There is a potential problem with separating out J and E that needs to be discussed. According to the DH, J and E were edited together into one text (appropriately called JE), and it is often hard to separate the strands. There are some stories or passages where characteristics indicating J are found right next to other characteristics indicating E. For example, the burning bush story in Exodus 3, and the revelation at Sinai in Exodus 19 both have combined sections from J and E. This problem is resolved by splitting the passage sentence by sentence, or sometimes even clause by clause.
In general, there are two possibilities here. It might be the case that the DH is correct and J and E were edited together this way. Alternatively, it might be the case that the DH is wrong and this is in fact a single text. If the former, it is quite difficult to show that this is the case. After all, one of the stronger arguments for the DH is that some passages are complete by themselves, show an internal consistency in style, wording, and content, but show an inconsistency with other passages. However, if a passage has elements of both J and E thoroughly mixed throughout, then it is much more difficult to show that they were originally separate texts. One would have to show that particular sentences or clauses show multiple characteristics of one source but not the other, and this gets difficult to show this persuasively at the sentence level.
One way of handling this problem is to treat J and E as a single combined source called JE, and contrast that with the other sources P and D. After all, most scholars believe that it is fairly easy, at least in most passages, to separate between P, D, and the combined JE.
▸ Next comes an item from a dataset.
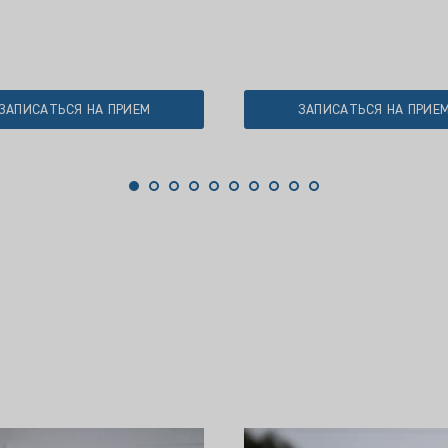
ЗАПИСАТЬСЯ НА ПРИЕМ
ЗАПИСАТЬСЯ НА ПРИЕ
That approach is fine as far as it goes. But the problem is that sometimes J shares characteristics with one of the other sources and E with another source. For example, J and P both refer to the mountain where God appears as "Sinai" and D and E both refer to it as "Horeb", and noted here and here. But if J and E are combined together, then that means that the combined document JE sometimes uses "Sinai" and sometimes uses "Horeb". That is obviously a less persuasive argument than if J and E were cleanly separable.
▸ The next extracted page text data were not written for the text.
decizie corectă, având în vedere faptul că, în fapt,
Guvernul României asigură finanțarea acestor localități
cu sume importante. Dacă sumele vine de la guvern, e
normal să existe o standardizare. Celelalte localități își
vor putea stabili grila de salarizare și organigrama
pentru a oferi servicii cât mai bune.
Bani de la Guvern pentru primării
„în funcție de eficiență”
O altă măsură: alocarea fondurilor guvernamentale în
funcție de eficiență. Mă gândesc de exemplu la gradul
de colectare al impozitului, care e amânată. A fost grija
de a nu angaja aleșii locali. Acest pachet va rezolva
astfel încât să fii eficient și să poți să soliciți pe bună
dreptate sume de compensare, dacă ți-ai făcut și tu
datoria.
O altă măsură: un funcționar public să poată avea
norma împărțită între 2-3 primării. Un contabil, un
This is less persuasive, but not unpersuasive. After all, P uses only Sinai, and D uses only Horeb. That's a pretty compelling distinction by itself. And if we have multiple reasons to think that particular sentences or verses in JE are actually J or E, then that separation, although not as clean as the separation between P and D, is still somewhat persuasive.
Like always, this argument cannot be resolved in the abstract. The details are important. But it is something to watch carefully as we work through the text.